## Material for the task
================================

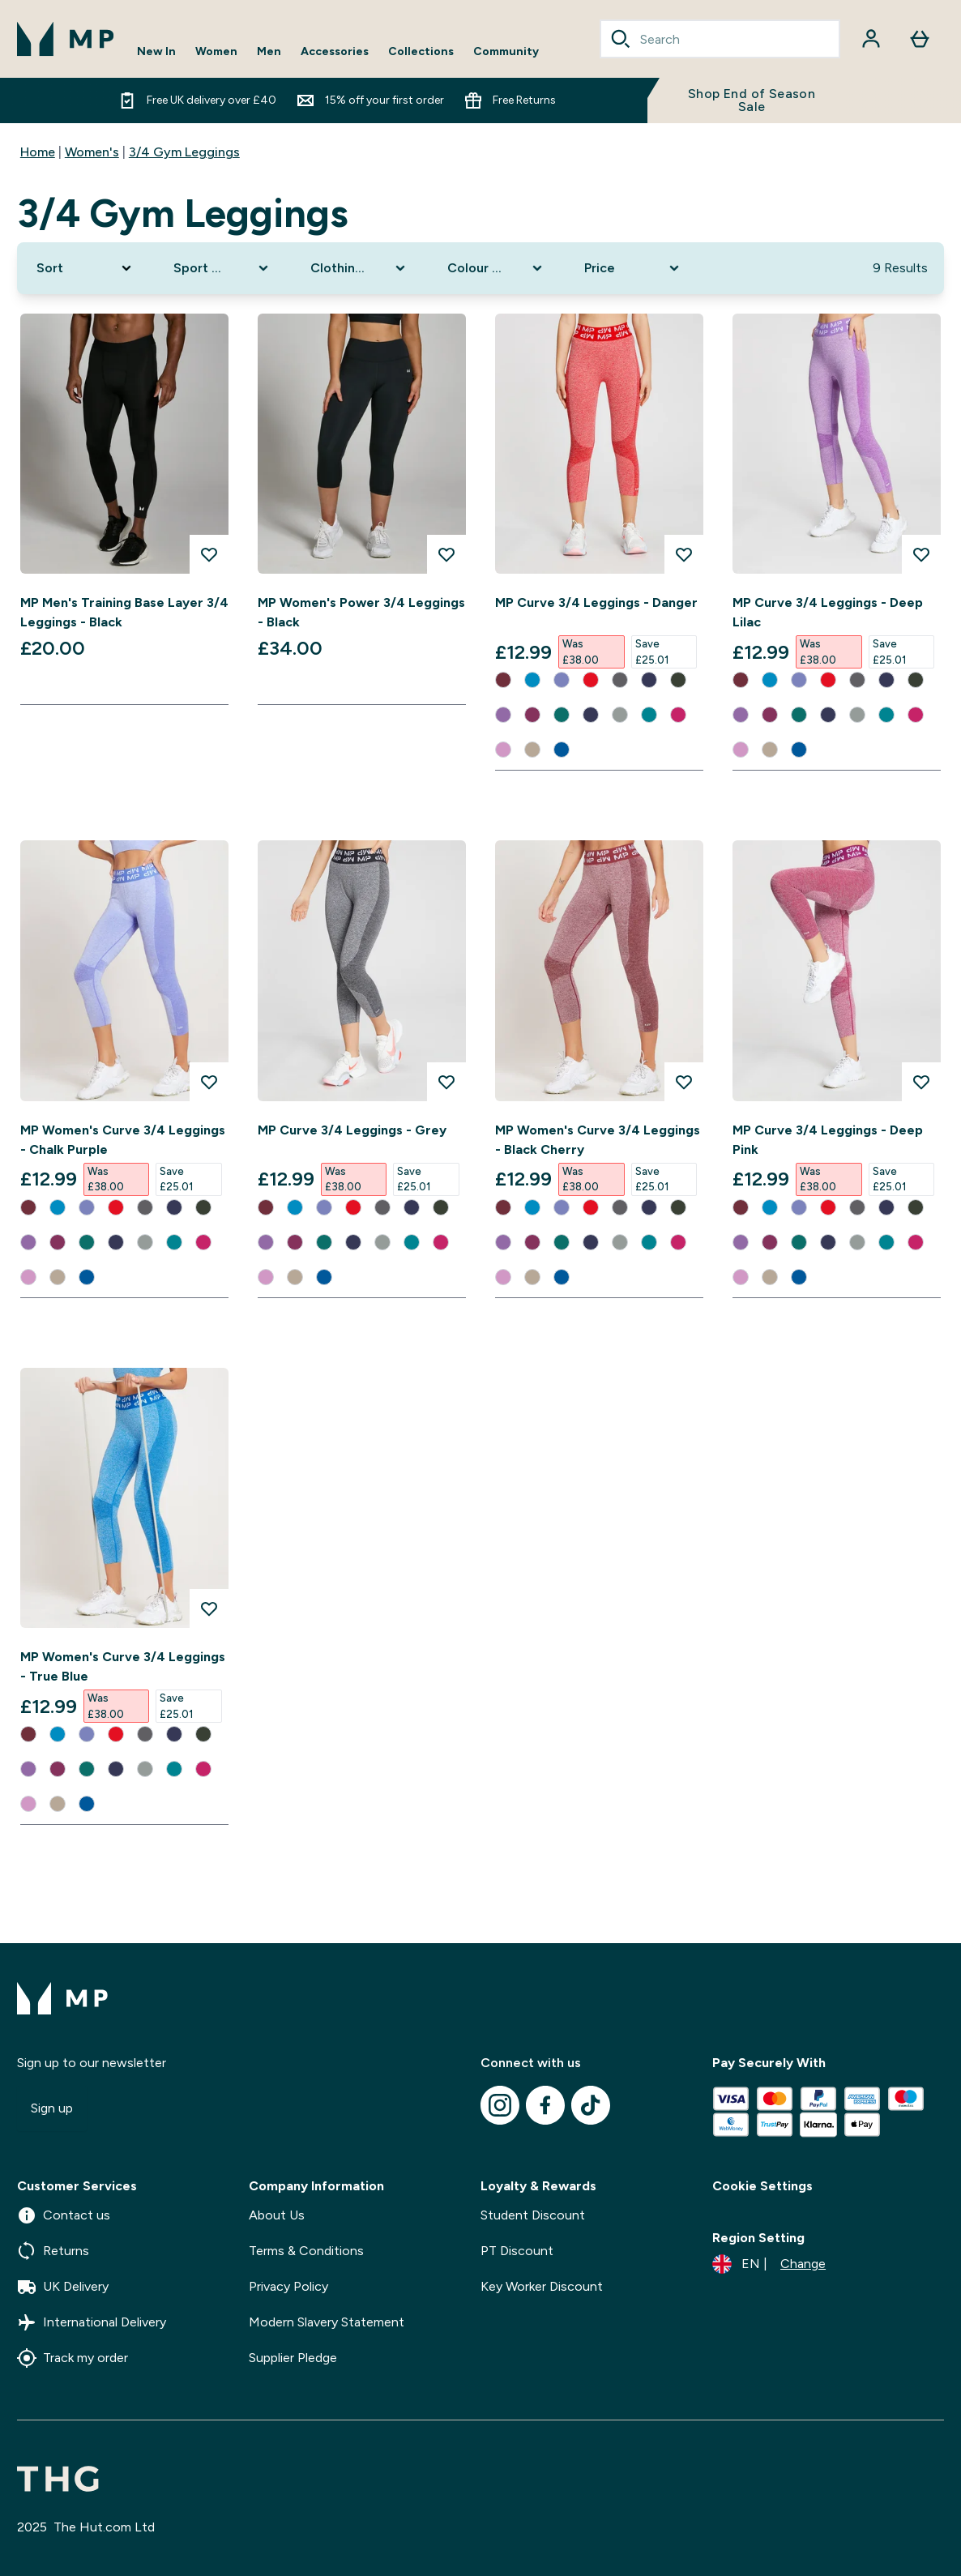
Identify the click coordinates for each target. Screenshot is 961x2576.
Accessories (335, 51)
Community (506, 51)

================================

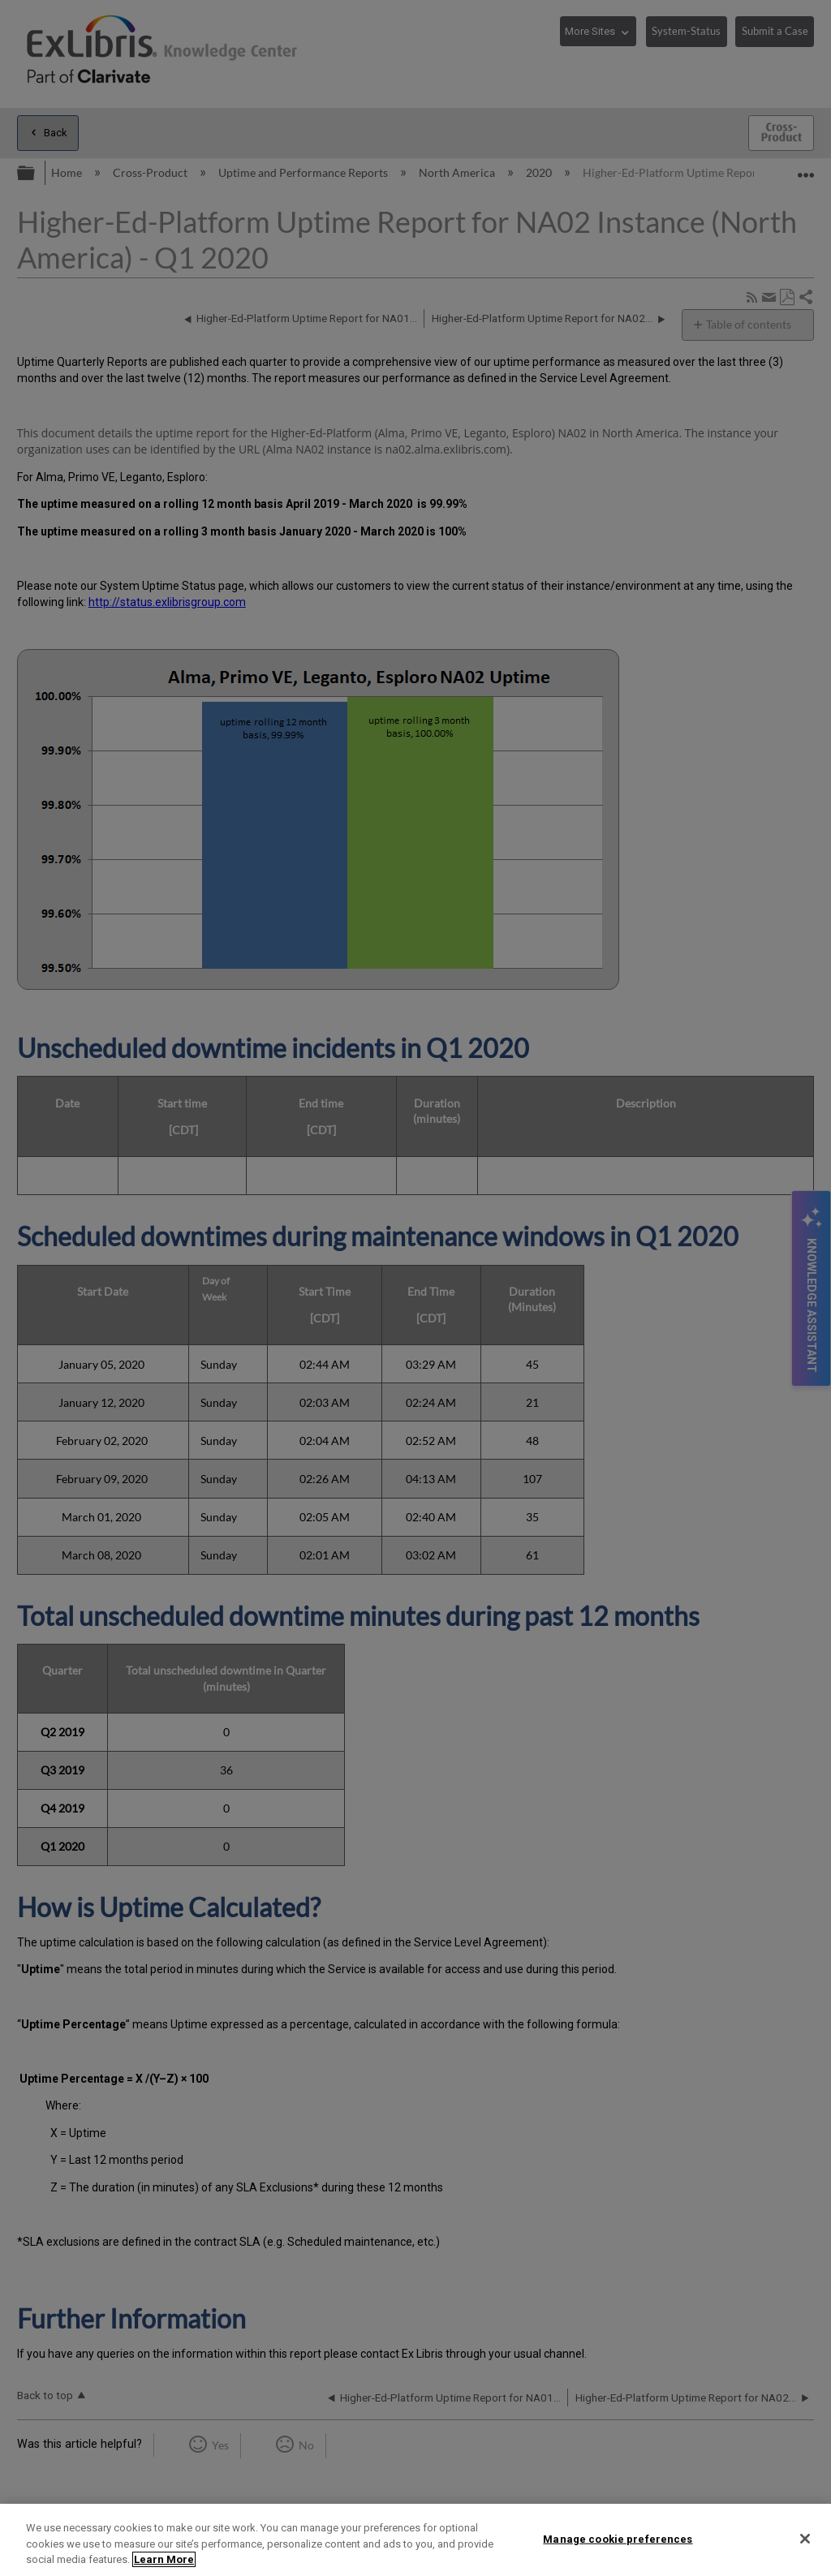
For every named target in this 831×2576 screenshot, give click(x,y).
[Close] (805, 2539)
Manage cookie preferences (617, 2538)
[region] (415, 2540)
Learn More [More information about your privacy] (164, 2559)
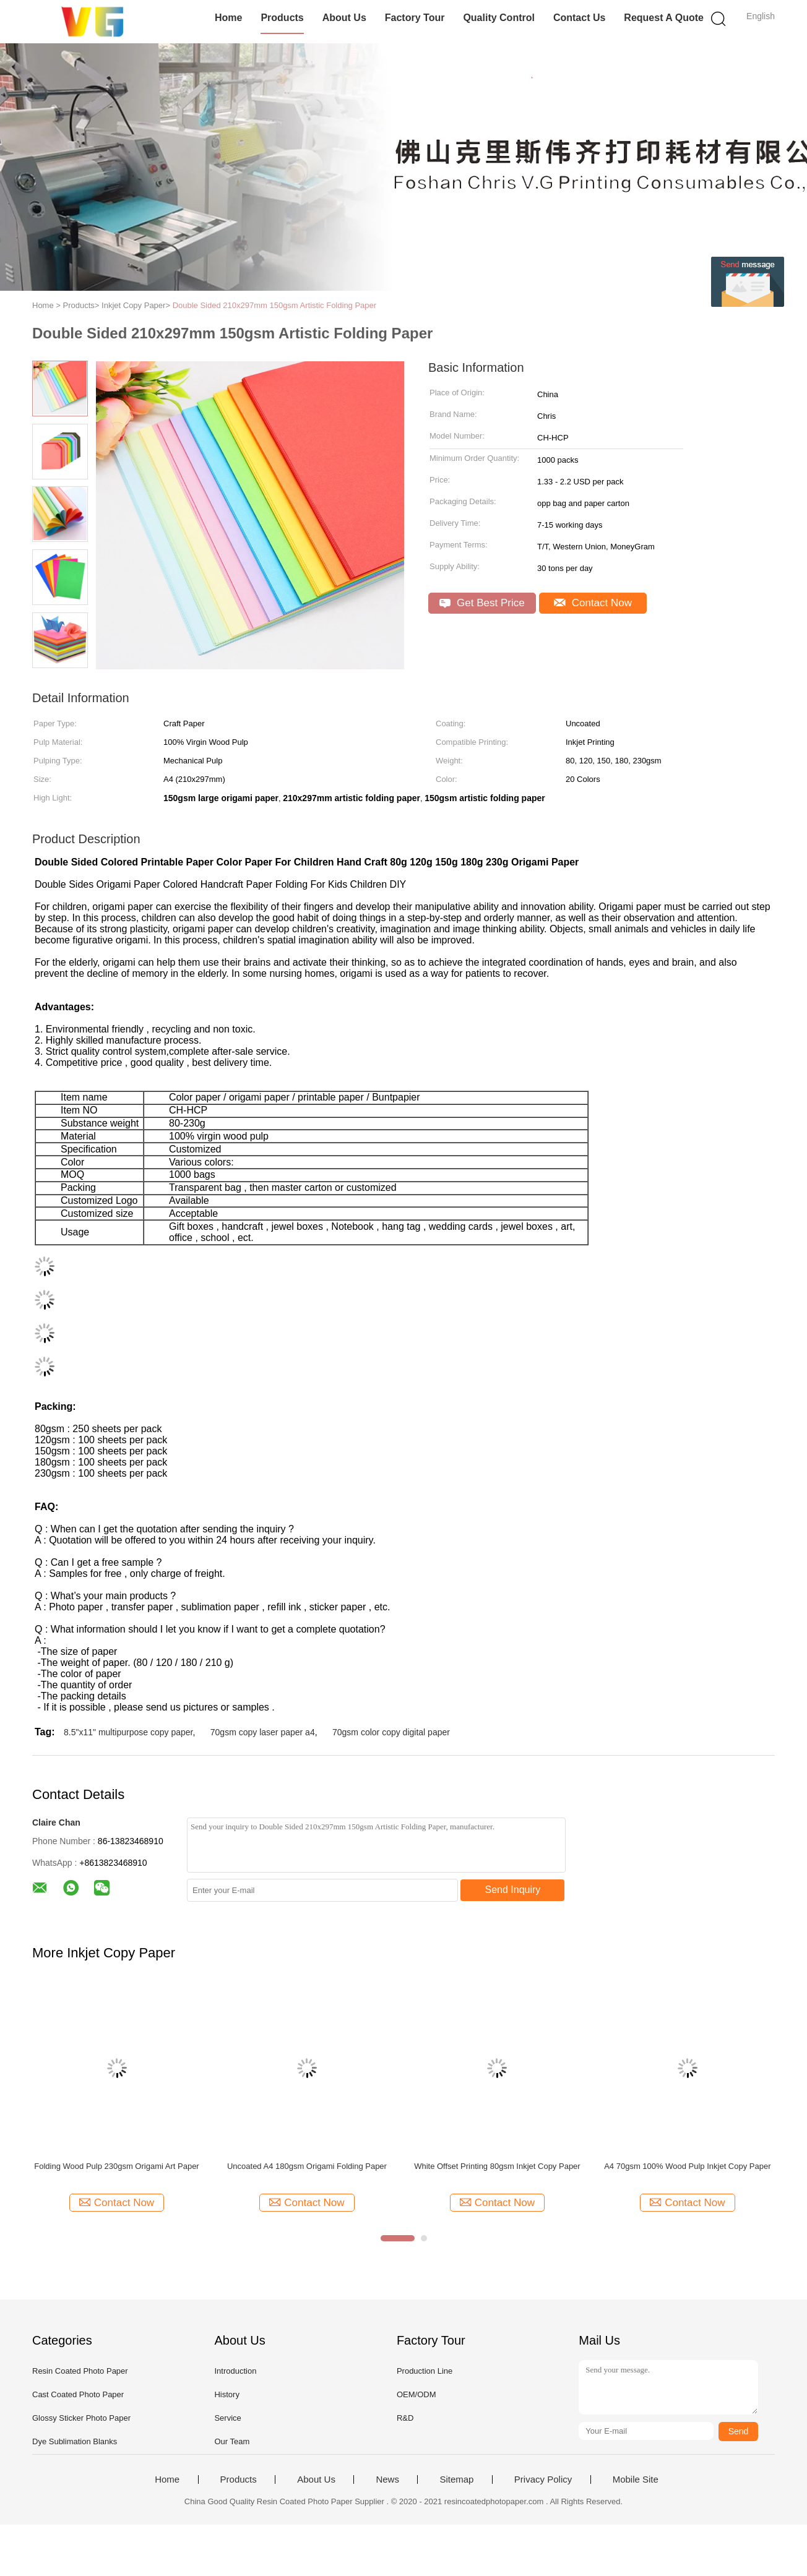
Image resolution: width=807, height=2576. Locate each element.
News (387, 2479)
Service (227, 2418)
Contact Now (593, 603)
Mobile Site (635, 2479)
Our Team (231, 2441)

================================

## Your assignment
Write out exactly the lines above between the line with "Identify the click" and the line with "Community (506, 51)", inclusive, and nothing beyond them.

## Finished exercise
Identify the click coordinates for each target. Screenshot is 961x2576.
Accessories (335, 51)
Community (506, 51)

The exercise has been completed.